SOURCE DATA below:
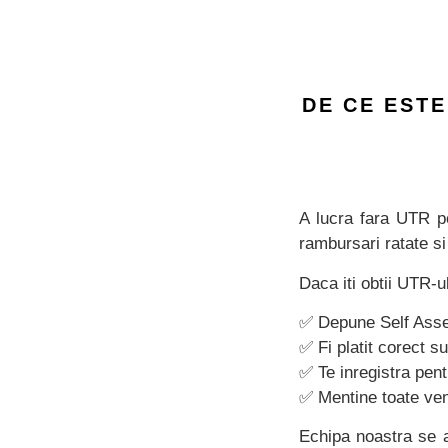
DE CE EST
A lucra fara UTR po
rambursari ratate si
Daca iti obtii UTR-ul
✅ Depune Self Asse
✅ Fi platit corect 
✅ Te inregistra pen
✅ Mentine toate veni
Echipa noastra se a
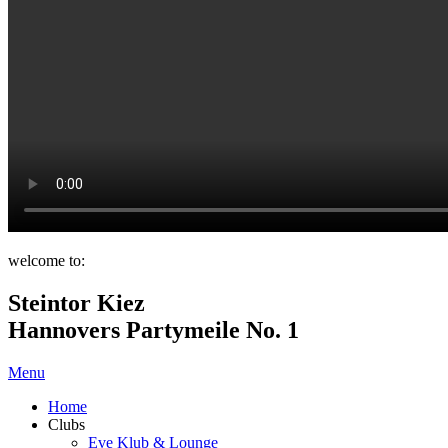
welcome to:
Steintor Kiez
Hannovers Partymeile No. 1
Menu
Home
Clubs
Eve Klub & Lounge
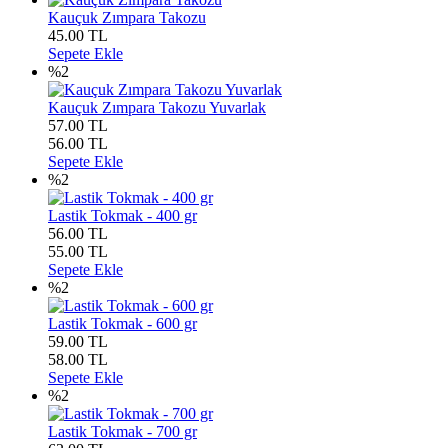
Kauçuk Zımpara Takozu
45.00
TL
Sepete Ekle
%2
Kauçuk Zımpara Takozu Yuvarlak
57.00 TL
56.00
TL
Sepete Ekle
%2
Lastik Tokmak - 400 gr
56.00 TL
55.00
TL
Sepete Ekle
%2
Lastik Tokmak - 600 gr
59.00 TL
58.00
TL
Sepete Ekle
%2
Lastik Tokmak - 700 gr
End of SOURCE DATA.
◆ WHAT THE TASK REQUIRES ◆
Show every line of the data in which the word "Takozu" appears.

◆ FINISHED TASK ◆
Kauçuk Zımpara Takozu
Kauçuk Zımpara Takozu Yuvarlak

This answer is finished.